YOUR TASK
Go over the listing below line by line and tally those containing "alışverişe". Give only the tally.

RECORDS FOR THIS EXERCISE
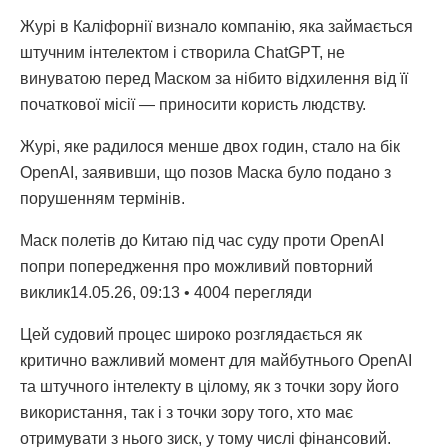
Журі в Каліфорнії визнало компанію, яка займається
штучним інтелектом і створила ChatGPT, не
винуватою перед Маском за нібито відхилення від її
початкової місії — приносити користь людству.
Журі, яке радилося менше двох годин, стало на бік
OpenAI, заявивши, що позов Маска було подано з
порушенням термінів.
Маск полетів до Китаю під час суду проти OpenAI
попри попередження про можливий повторний
виклик14.05.26, 09:13 • 4004 перегляди
Цей судовий процес широко розглядається як
критично важливий момент для майбутнього OpenAI
та штучного інтелекту в цілому, як з точки зору його
використання, так і з точки зору того, хто має
отримувати з нього зиск, у тому числі фінансовий.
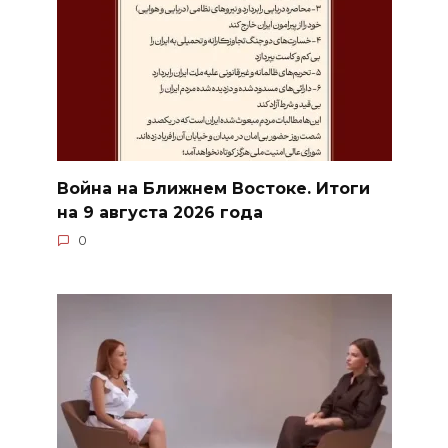
Война на Ближнем Востоке. Итоги
на 9 августа 2026 года
0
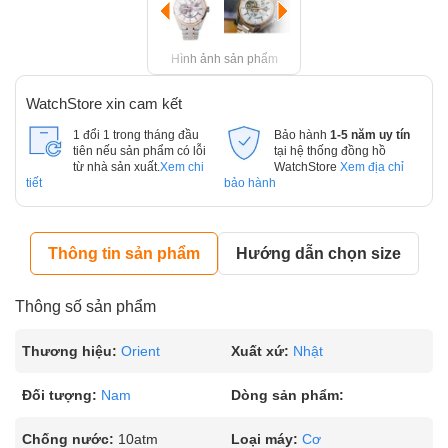
Hình ảnh sản phẩm
WatchStore xin cam kết
1 đổi 1 trong tháng đầu
Bảo hành
1-5 năm uy tín
tiên nếu sản phẩm có lỗi
tại hệ thống đồng hồ
từ nhà sản xuất.
Xem chi
WatchStore
Xem địa chỉ
tiết
bảo hành
Thông tin sản phẩm
Hướng dẫn chọn size
Thông số sản phẩm
Thương hiệu:
Orient
Xuất xứ:
Nhật
Đối tượng:
Nam
Dòng sản phẩm:
Chống nước:
10atm
Loại máy:
Cơ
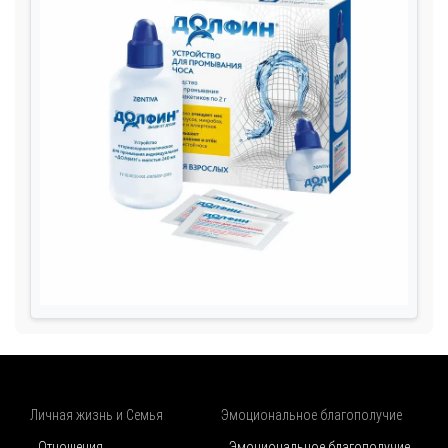
Личная жизнь и Семья
Эмоциональное благополучие
Отношения
Эмоциональное благополучие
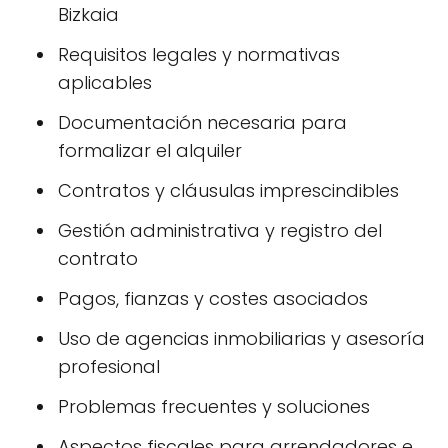
Bizkaia
Requisitos legales y normativas
aplicables
Documentación necesaria para
formalizar el alquiler
Contratos y cláusulas imprescindibles
Gestión administrativa y registro del
contrato
Pagos, fianzas y costes asociados
Uso de agencias inmobiliarias y asesoría
profesional
Problemas frecuentes y soluciones
Aspectos fiscales para arrendadores e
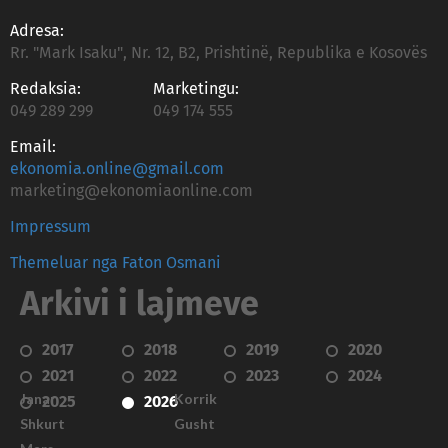
Adresa:
Rr. "Mark Isaku", Nr. 12, B2, Prishtinë, Republika e Kosovës
Redaksia:
Marketingu:
049 289 299
049 174 555
Email:
ekonomia.online@gmail.com
marketing@ekonomiaonline.com
Impressum
Themeluar nga Faton Osmani
Arkivi i lajmeve
2017
2018
2019
2020
2021
2022
2023
2024
Janar
Korrik
2025
2026
Shkurt
Gusht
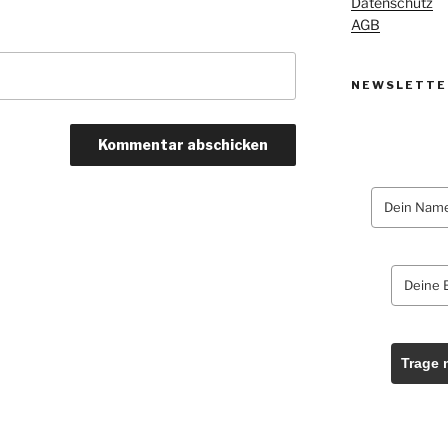
Datenschutz
AGB
NEWSLETTE
Trage 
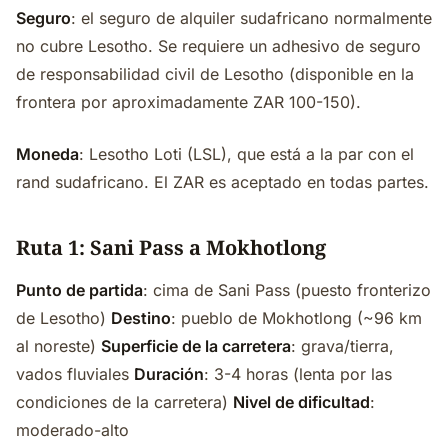
Seguro
: el seguro de alquiler sudafricano normalmente
no cubre Lesotho. Se requiere un adhesivo de seguro
de responsabilidad civil de Lesotho (disponible en la
frontera por aproximadamente ZAR 100-150).
Moneda
: Lesotho Loti (LSL), que está a la par con el
rand sudafricano. El ZAR es aceptado en todas partes.
Ruta 1: Sani Pass a Mokhotlong
Punto de partida
: cima de Sani Pass (puesto fronterizo
de Lesotho)
Destino
: pueblo de Mokhotlong (~96 km
al noreste)
Superficie de la carretera
: grava/tierra,
vados fluviales
Duración
: 3-4 horas (lenta por las
condiciones de la carretera)
Nivel de dificultad
:
moderado-alto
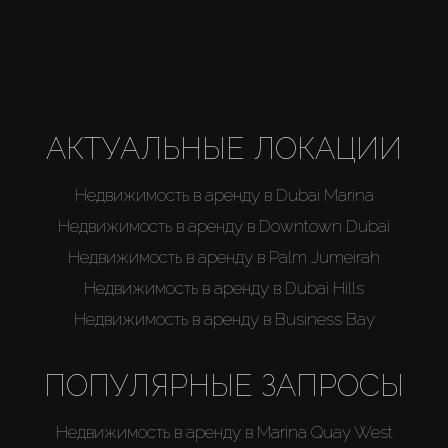
Агенты
About Us
АКТУАЛЬНЫЕ ЛОКАЦИИ
Недвижимость в аренду в Dubai Marina
Недвижимость в аренду в Downtown Dubai
Недвижимость в аренду в Palm Jumeirah
Недвижимость в аренду в Dubai Hills
Недвижимость в аренду в Business Bay
ПОПУЛЯРНЫЕ ЗАПРОСЫ
Недвижимость в аренду в Marina Quay West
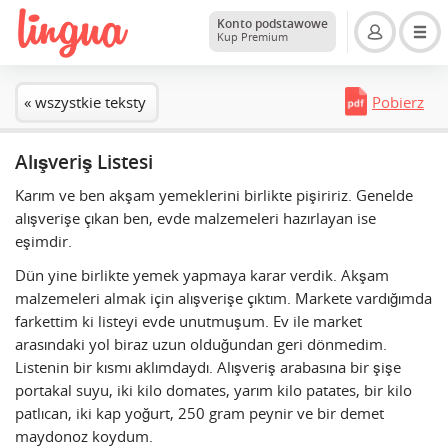
Konto podstawowe
Kup Premium
« wszystkie teksty
Pobierz
Alışveriş Listesi
Karım ve ben akşam yemeklerini birlikte pişiririz. Genelde
alışverişe çıkan ben, evde malzemeleri hazırlayan ise
eşimdir.
Dün yine birlikte yemek yapmaya karar verdik. Akşam
malzemeleri almak için alışverişe çıktım. Markete vardığımda
farkettim ki listeyi evde unutmuşum. Ev ile market
arasındaki yol biraz uzun olduğundan geri dönmedim.
Listenin bir kısmı aklımdaydı. Alışveriş arabasına bir şişe
portakal suyu, iki kilo domates, yarım kilo patates, bir kilo
patlıcan, iki kap yoğurt, 250 gram peynir ve bir demet
maydonoz koydum.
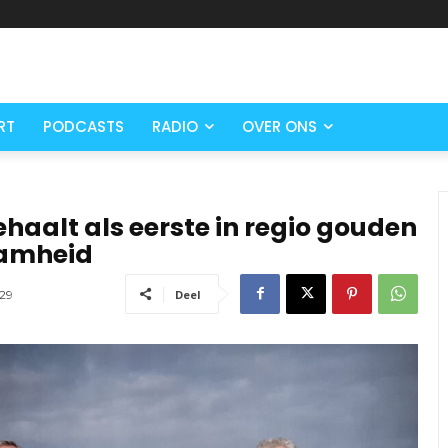
RT
PODCASTS
RADIO
OVER ONS
ehaalt als eerste in regio gouden
aamheid
29
Deel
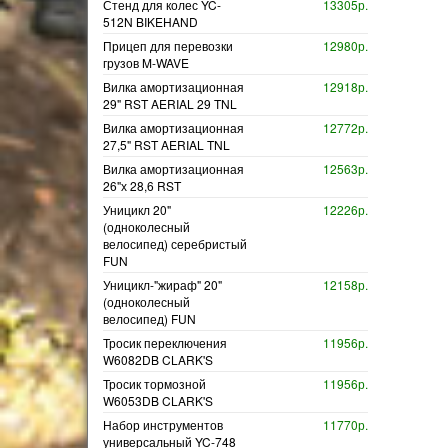
Стенд для колес YC-
13305р.
512N BIKEHAND
Прицеп для перевозки
12980р.
грузов M-WAVE
Вилка амортизационная
12918р.
29" RST AERIAL 29 TNL
Вилка амортизационная
12772р.
27,5" RST AERIAL TNL
Вилка амортизационная
12563р.
26"х 28,6 RST
Уницикл 20"
12226р.
(одноколесный
велосипед) серебристый
FUN
Уницикл-"жираф" 20"
12158р.
(одноколесный
велосипед) FUN
Тросик переключения
11956р.
W6082DB CLARK'S
Тросик тормозной
11956р.
W6053DB CLARK'S
Набор инструментов
11770р.
универсальный YC-748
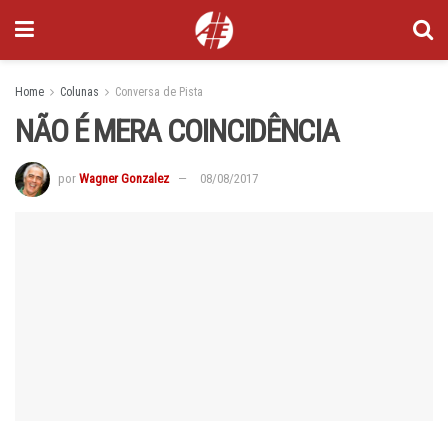
Home
Colunas
Conversa de Pista
NÃO É MERA COINCIDÊNCIA
por
Wagner Gonzalez
08/08/2017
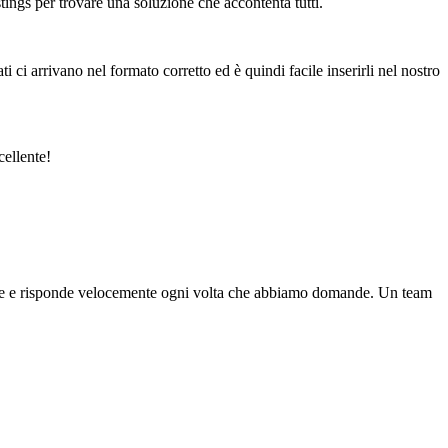
tings per trovare una soluzione che accontenta tutti.
 ci arrivano nel formato corretto ed è quindi facile inserirli nel nostro
cellente!
bile e risponde velocemente ogni volta che abbiamo domande. Un team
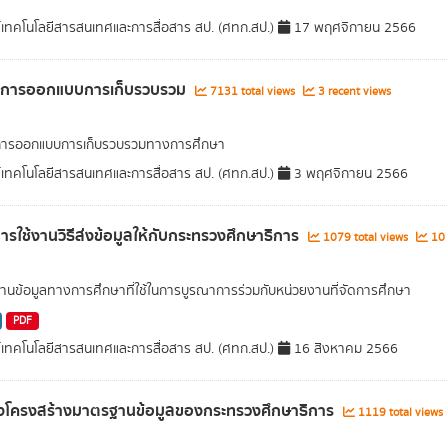
์เทคโนโลยีสารสนเทศและการสื่อสาร สป. (ศทก.สป.)
17 พฤศจิกายน 2566
ูลการออกแบบการเก็บรวบรวม
7131 total views
3 recent views
ลการออกแบบการเก็บรวบรวมทางการศึกษา
์เทคโนโลยีสารสนเทศและการสื่อสาร สป. (ศทก.สป.)
3 พฤศจิกายน 2566
อการใช้งานวิธีส่งข้อมูลให้กับกระทรวงศึกษาธิการ
1079 total views
10 
นข้อมูลทางการศึกษาที่ใช้ในการบูรณาการร่วมกับหน่วยงานที่จัดการศึกษา
PDF
์เทคโนโลยีสารสนเทศและการสื่อสาร สป. (ศทก.สป.)
16 สิงหาคม 2566
งโครงสร้างมาตรฐานข้อมูลของกระทรวงศึกษาธิการ
1119 total views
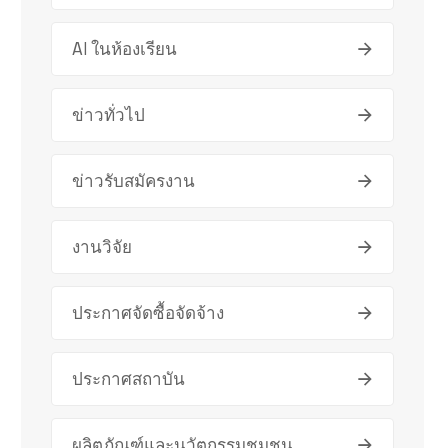
AI ในห้องเรียน
ข่าวทั่วไป
ข่าวรับสมัครงาน
งานวิจัย
ประกาศจัดซื้อจัดจ้าง
ประกาศสถาบัน
ผลิตภัณฑ์และนวัตกรรมชุมชน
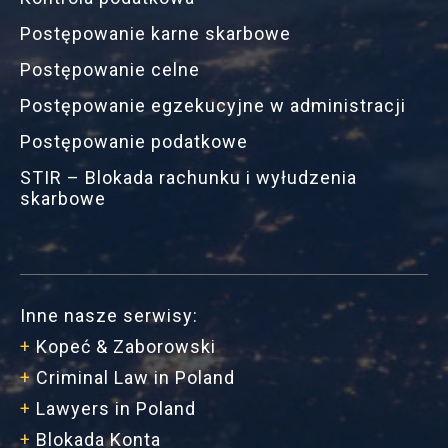
Postępowanie karne skarbowe
Postępowanie celne
Postępowanie egzekucyjne w administracji
Postępowanie podatkowe
STIR – Blokada rachunku i wyłudzenia
skarbowe
Inne nasze serwisy:
+
Kopeć & Zaborowski
+
Criminal Law in Poland
+
Lawyers in Poland
+
Blokada Konta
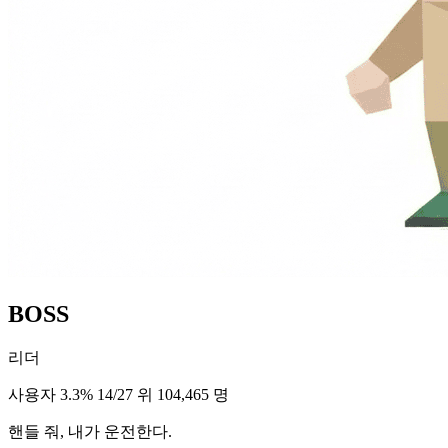
BOSS
리더
사용자 3.3%
14/27 위
104,465 명
핸들 줘, 내가 운전한다.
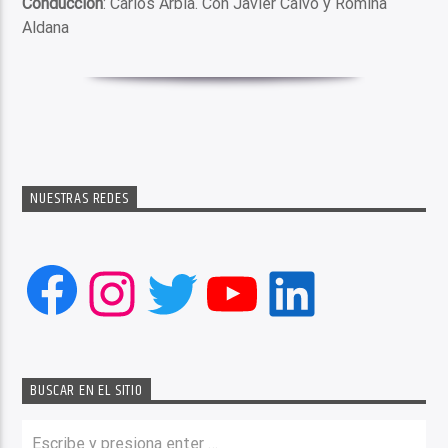
Conducción
: Carlos Arbía. Con Javier Calvo y Romina
Aldana
NUESTRAS REDES
Facebook
Instagram
Twitter
YouTube
LinkedIn
BUSCAR EN EL SITIO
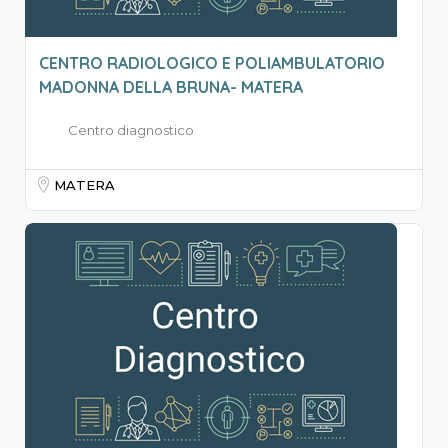
CENTRO RADIOLOGICO E POLIAMBULATORIO
MADONNA DELLA BRUNA- MATERA
Centro diagnostico
MATERA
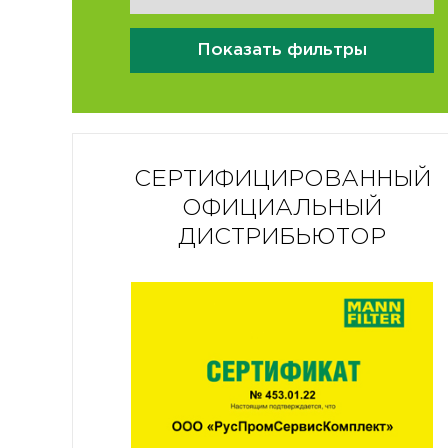
Показать фильтры
СЕРТИФИЦИРОВАННЫЙ
ОФИЦИАЛЬНЫЙ
ДИСТРИБЬЮТОР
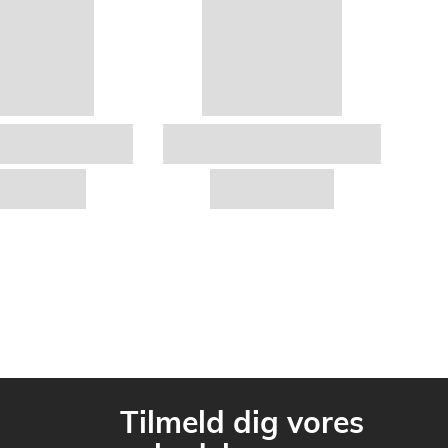
Tilmeld dig vores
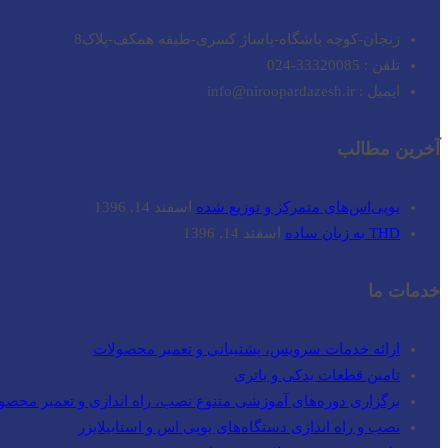
زنجان-کوچه باشگاه-پاساژ کسری-طبقه همکف-پلاک8
تلفن : 33320085-024
ایمیل : info@niroopardazesh.ir
آخرین مطالب
یوپی‌اس‌های متمرکز و توزیع شده
اسفند 14, 1396
THD به زبان ساده
اسفند 14, 1396
خدمات ما
ارائه خدمات سرویس، پشتیبانی و تعمیر محصولات
تامین قطعات یدکی و باتری
برگزاری دوره‌های آموزشی متنوع نصب، راه اندازی و تعمیر محصو
نصب و راه‌ اندازی دستگاه‌های یوپی اس و استابیلایزر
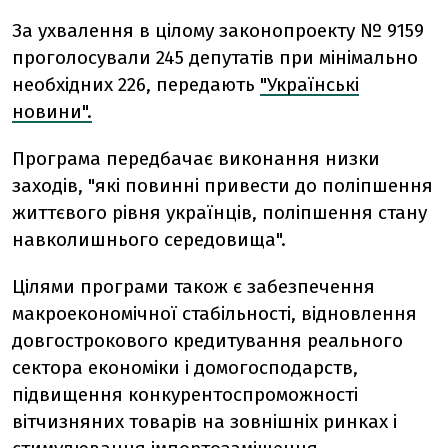
За ухвалення в цілому законопроекту № 9159
проголосували 245 депутатів при мінімально
необхідних 226, передають
"Українські
новини".
Програма передбачає виконання низки
заходів, "які повинні привести до поліпшення
життєвого рівня українців, поліпшення стану
навколишнього середовища".
Цілями програми також є забезпечення
макроекономічної стабільності, відновлення
довгострокового кредитування реального
сектора економіки і домогосподарств,
підвищення конкурентоспроможності
вітчизняних товарів на зовнішніх ринках і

WRITTEN SOLUTION
2